March 25, 2013
Researchers analysed a wide range of environmental samples from Taï National Park, Côte d’Ivoire, to construct an isotopic baseline of the chimpanzee habitat. These environmental samples also included components of the chimpanzees’ diet, such as fruits and seasonal supplements of nuts, ants and termites, and colobus monkey.
Subsequently, the researchers determined the nitrogen isotope values for male and female chimpanzee bone collagen and hair keratin.

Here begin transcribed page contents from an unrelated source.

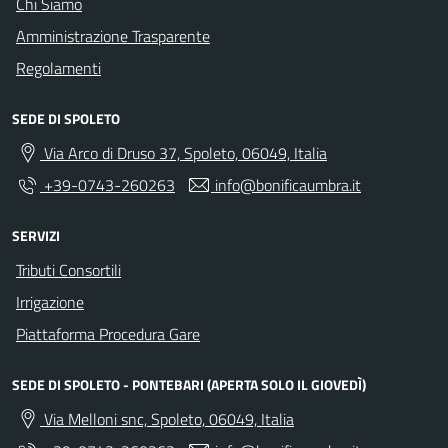
Chi Siamo
Amministrazione Trasparente
Regolamenti
SEDE DI SPOLETO
Via Arco di Druso 37, Spoleto, 06049, Italia
+39-0743-260263
info@bonificaumbra.it
SERVIZI
Tributi Consortili
Irrigazione
Piattaforma Procedura Gare
SEDE DI SPOLETO - PONTEBARI (APERTA SOLO IL GIOVEDÌ)
Via Melloni snc, Spoleto, 06049, Italia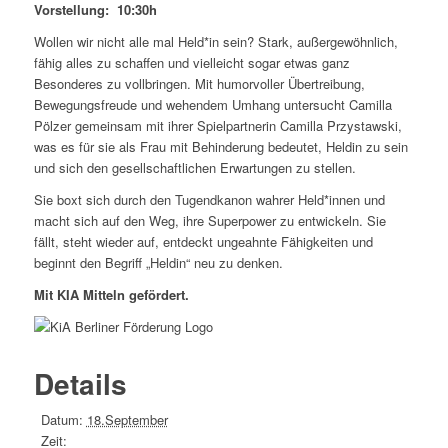
Vorstellung: 10:30h
Wollen wir nicht alle mal Held*in sein? Stark, außergewöhnlich,
fähig alles zu schaffen und vielleicht sogar etwas ganz
Besonderes zu vollbringen. Mit humorvoller Übertreibung,
Bewegungsfreude und wehendem Umhang untersucht Camilla
Pölzer gemeinsam mit ihrer Spielpartnerin Camilla Przystawski,
was es für sie als Frau mit Behinderung bedeutet, Heldin zu sein
und sich den gesellschaftlichen Erwartungen zu stellen.
Sie boxt sich durch den Tugendkanon wahrer Held*innen und
macht sich auf den Weg, ihre Superpower zu entwickeln. Sie
fällt, steht wieder auf, entdeckt ungeahnte Fähigkeiten und
beginnt den Begriff „Heldin“ neu zu denken.
Mit KIA Mitteln gefördert.
Details
Datum:
18.September
Zeit:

The result: Meat eating among some of the male chimpanzees is significant enough to result in a marked isotope signal detectable on a short-term basis in their hair keratin and long-term in their bone collagen. “Although both adult males and females, as well as juveniles, derive their dietary protein largely from daily fruit and seasonal nut consumption, our data indicate that some adult males also derive a large amount of dietary protein from hunted meat”, says Geraldine Fahy of the Max Planck Institute for Evolutionary Anthropology.
This result supports behavioural observations on hunting prowess and meat consumption gathered by Christophe Boesch and his team in the Taï National Park over a 30-year period. “Our results reinforce behavioural observations of male-dominated hunting and meat eating in adult Taï chimpanzees, suggesting that sex differences in food acquisition and consumption may have persisted throughout hominin evolution, rather than being a recent development in the human lineage”, says Christophe Boesch, who directs the Department of Primatology at the Max Planck Institute for Evolutionary Anthropology.
“The pattern observed in chimpanzees is quite different from that of recent hunter-gatherers where the game is distributed among the whole group. Comparisons between humans and our closest relatives are crucial to understanding the origins of hunting and meat sharing in the first hominins”, adds Jean-Jacques Hublin, head of the Department of Human Evolution, where the isotopic measurements were conducted.